Your Recovery Key displays. You’ll need this key to be able to log into your Apple account if you ever forget your password or lose your trusted devices. Store your Recovery Key somewhere secure, such as in a password manager, and then click “Continue”. If you can’t log in to your Apple account and you don’t have your trusted devices, you will have to create a new Apple ID and forego the old one. Apple takes security very seriously, so, be sure you keep your Recovery Key safe.
Enter your Recovery Key on the Confirm Recovery Key screen and click “Confirm”.
You’re almost done. On the Enable Two-Step Verification screen, check the “I understand the conditions above” check box and then click “Enable Two-Step Verification”.
Two-step verification is now enabled. Click “Done”.
Note that you might not see your trusted devices in the Security section immediately.
Refresh the web page and you should see the devices you set up as trusted devices.
In the Devices section, you can get information about each trusted device by clicking on the link for the device.
The model, version, serial number, and the IMEI (International Mobile Station Equipment Identity) displays.
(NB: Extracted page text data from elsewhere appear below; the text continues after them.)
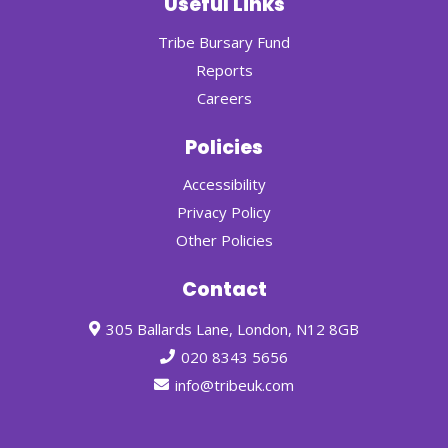
Useful Links
Tribe Bursary Fund
Reports
Careers
Policies
Accessibility
Privacy Policy
Other Policies
Contact
305 Ballards Lane, London, N12 8GB
020 8343 5656
info@tribeuk.com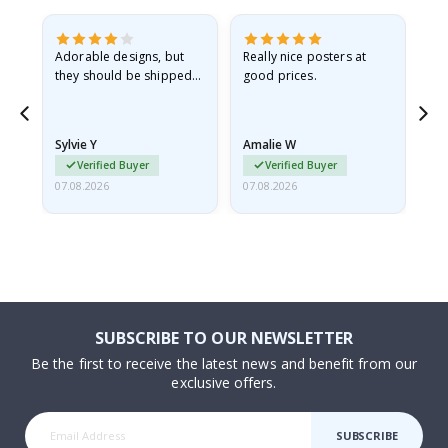
Adorable designs, but
Really nice posters at
Eve
they should be shipped
good prices.
flat in a rigid envelope.
because they arrived
rolled up and a little…
Sylvie Y
Amalie W
Ka
Verified Buyer
Verified Buyer
07.08.2026
07.08.2026
07.
SUBSCRIBE TO OUR NEWSLETTER
Be the first to receive the latest news and benefit from our
exclusive offers.
SUBSCRIBE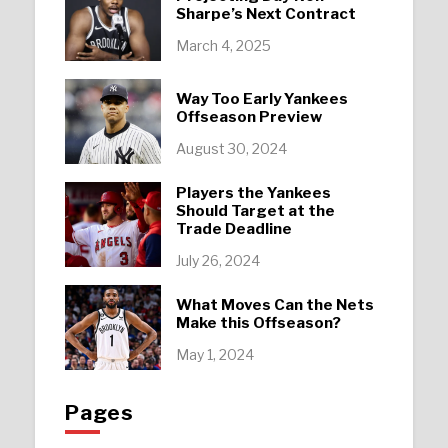
Sharpe’s Next Contract
March 4, 2025
Way Too Early Yankees
Offseason Preview
August 30, 2024
Players the Yankees
Should Target at the
Trade Deadline
July 26, 2024
What Moves Can the Nets
Make this Offseason?
May 1, 2024
Pages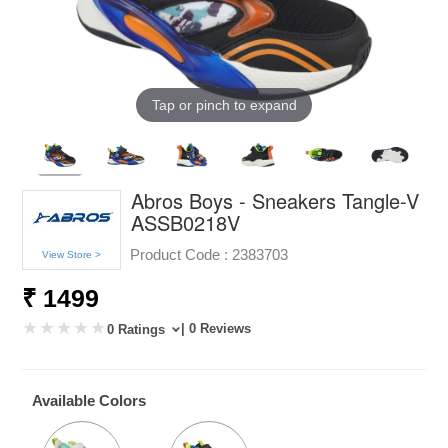
Tap or pinch to expand
Abros Boys - Sneakers Tangle-V
ASSB0218V
Product Code :
2383703
View Store >
₹ 1499
| 0 Reviews
0 Ratings
Available Colors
If you no longer want this device to be a trusted device (maybe you don’t have the device anymore), click the “Remove” link (“Remove iPhone” in our example below).
Now that two-step verification is enabled, the next time you sign into iCloud, or other Apple services, you’ll have to verify your identity.
For example, when I log into my iCloud account, a popup dialog box displays asking me to verify my identity, so I click “Verify”.
Then, I choose a trusted device to which a verification code will be sent. If you’re using a computer you can trust (that no one else has access to), and you often use this browser, you can turn on the “Remember This Browser” option so you won’t be asked to verify your identity the next time you log in. Then, I click “Next”.
The Verify Your Identity screen displays. I want to use my iPhone to receive the verification code, so I click on “Lori’s iPhone” in the list.
I receive a verification code on my iPhone and enter that code on the Enter Verification Code screen. I don’t need to press Enter, because the code is checked automatically once I’ve entered it. If the code I entered is valid, I will have full access to my iCloud account.
If you need to sign in to your account using any apps that don’t natively support two-step verification, you can generate app-specific passwords for those apps.
We recommend you use the two-factor authentication method if your devices meet the minimum requirements. However, if you can’t use that method, two-step verification is a viable option. Either method will provide the extra security your Apple account should have.